Question

unit 4.4 to 4.5 formative
5.) a school club is planning a fundraiser event. they need to buy two types of decorations: balloons and streamers. here are the constraints:

• balloons cost $2 each, and streamers cost $3 each.
• they have a maximum budget of $60 for decorations.
• they want to have at least 10 items in total.

a.) identify what the variables represent: (1 points)

x = _____________ y = _____________

b.) write a system of linear inequalities that represents this situation: (2 points)

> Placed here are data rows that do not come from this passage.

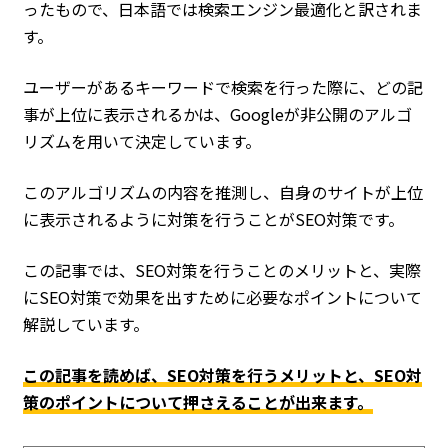
ったもので、日本語では検索エンジン最適化と訳されま
す。
ユーザーがあるキーワードで検索を行った際に、どの記
事が上位に表示されるかは、Googleが非公開のアルゴ
リズムを用いて決定しています。
このアルゴリズムの内容を推測し、自身のサイトが上位
に表示されるように対策を行うことがSEO対策です。
この記事では、SEO対策を行うことのメリットと、実際
にSEO対策で効果を出すために必要なポイントについて
解説しています。
この記事を読めば、SEO対策を行うメリットと、SEO対
策のポイントについて押さえることが出来ます。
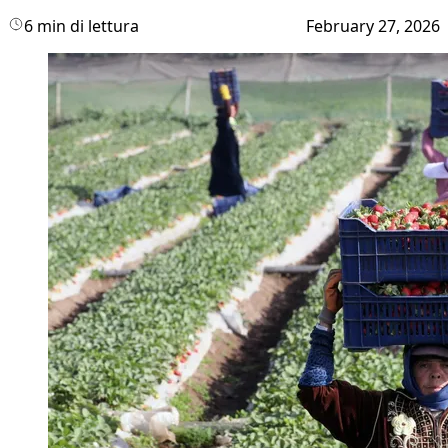
6 min di lettura
February 27, 2026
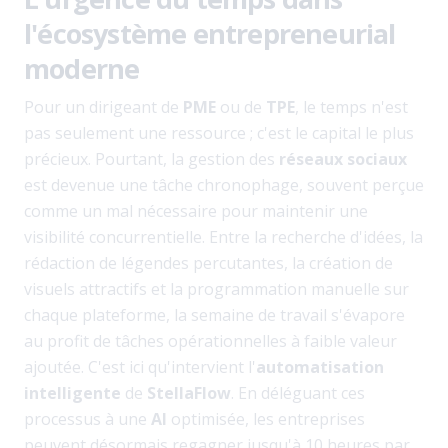
l'écosystème entrepreneurial
moderne
Pour un dirigeant de
PME
ou de
TPE
, le temps n'est
pas seulement une ressource ; c'est le capital le plus
précieux. Pourtant, la gestion des
réseaux sociaux
est devenue une tâche chronophage, souvent perçue
comme un mal nécessaire pour maintenir une
visibilité concurrentielle. Entre la recherche d'idées, la
rédaction de légendes percutantes, la création de
visuels attractifs et la programmation manuelle sur
chaque plateforme, la semaine de travail s'évapore
au profit de tâches opérationnelles à faible valeur
ajoutée. C'est ici qu'intervient l'
automatisation
intelligente
de
StellaFlow
. En déléguant ces
processus à une
AI
optimisée, les entreprises
peuvent désormais regagner jusqu'à 10 heures par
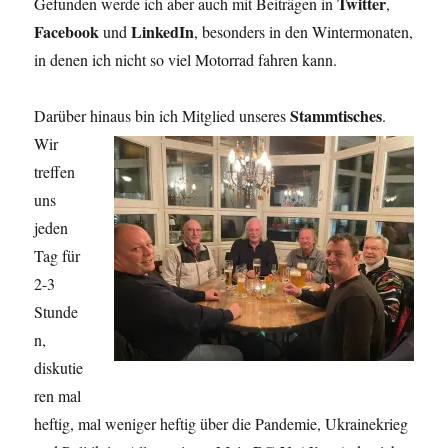
Twitter
Gefunden werde ich aber auch mit Beiträgen in
,
Facebook
LinkedIn
und
, besonders in den Wintermonaten,
in denen ich nicht so viel Motorrad fahren kann.
Stammtisches
Darüber hinaus bin ich Mitglied unseres
.
Wir
treffen
uns
jeden
Tag für
2-3
Stunde
n,
diskutie
ren mal
heftig, mal weniger heftig über die Pandemie, Ukrainekrieg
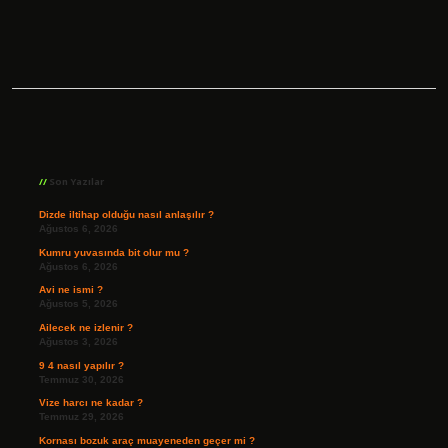
Sidebar
Son Yazılar
Dizde iltihap olduğu nasıl anlaşılır ?
Ağustos 6, 2026
Kumru yuvasında bit olur mu ?
Ağustos 6, 2026
Avi ne ismi ?
Ağustos 5, 2026
Ailecek ne izlenir ?
Ağustos 3, 2026
9 4 nasıl yapılır ?
Temmuz 30, 2026
Vize harcı ne kadar ?
Temmuz 29, 2026
Kornası bozuk araç muayeneden geçer mi ?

inequality 1: _____________________________________

inequality 2: _____________________________________

c.) show whether the point (10, 10) is a solution to the given system of inequalities. explain your reasoning and steps. (3 points)

Explanation:

Step1: Define variables

Let $x$ = number of balloons, $y$ = number of streamers

Step2: Write budget inequality

$2x + 3y \leq 60$

Step3: Write total items inequality

$x + y \geq 10$

Step4: Test point (10,10) in inequality 1

Substitute $x=10, y=10$: $2(10) + 3(10) = 20 + 30 = 50$

Step5: Compare to budget limit

$50 \leq 60$, so this holds true.

Step6: Test point (10,10) in inequality 2

Substitute $x=10, y=10$: $10 + 10 = 20$

Step7: Compare to minimum items

$20 \geq 10$, so this holds true.

Answer:

a.)
$x$ = number of balloons
$y$ = number of streamers

b.)
Inequality 1: $2x + 3y \leq 60$
Inequality 2: $x + y \geq 10$

c.)
The point (10, 10) is a solution. When substituted into both inequalities, $2(10)+3(10)=50\leq60$ and $10+10=20\geq10$, so both constraints are satisfied.